Page segmentation data
--- START ---
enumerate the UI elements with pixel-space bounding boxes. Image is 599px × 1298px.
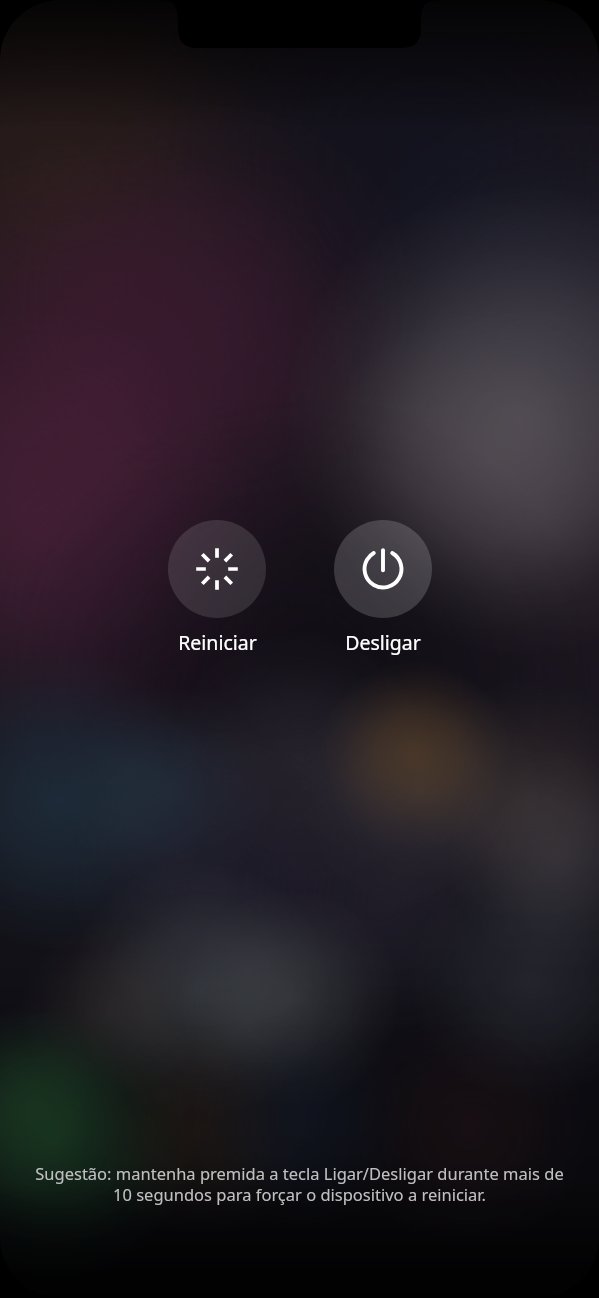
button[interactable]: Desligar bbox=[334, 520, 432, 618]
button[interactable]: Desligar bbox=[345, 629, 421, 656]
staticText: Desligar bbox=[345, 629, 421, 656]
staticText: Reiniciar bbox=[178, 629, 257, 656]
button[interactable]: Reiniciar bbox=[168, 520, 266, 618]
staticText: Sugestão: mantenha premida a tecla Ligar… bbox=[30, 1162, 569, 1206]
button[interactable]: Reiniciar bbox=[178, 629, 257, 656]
--- END ---
> _TASK DETAILS_: Write out the records once more, word for word, though without the pictures they contain.

> _ANSWER TO THIS PROBLEM_:
enumerate the UI elements with pixel-space bounding boxes. Image is 599px × 1298px.
button[interactable]: Desligar bbox=[334, 520, 432, 618]
button[interactable]: Desligar bbox=[345, 629, 421, 656]
staticText: Desligar bbox=[345, 629, 421, 656]
staticText: Reiniciar bbox=[178, 629, 257, 656]
button[interactable]: Reiniciar bbox=[168, 520, 266, 618]
staticText: Sugestão: mantenha premida a tecla Ligar… bbox=[30, 1162, 569, 1206]
button[interactable]: Reiniciar bbox=[178, 629, 257, 656]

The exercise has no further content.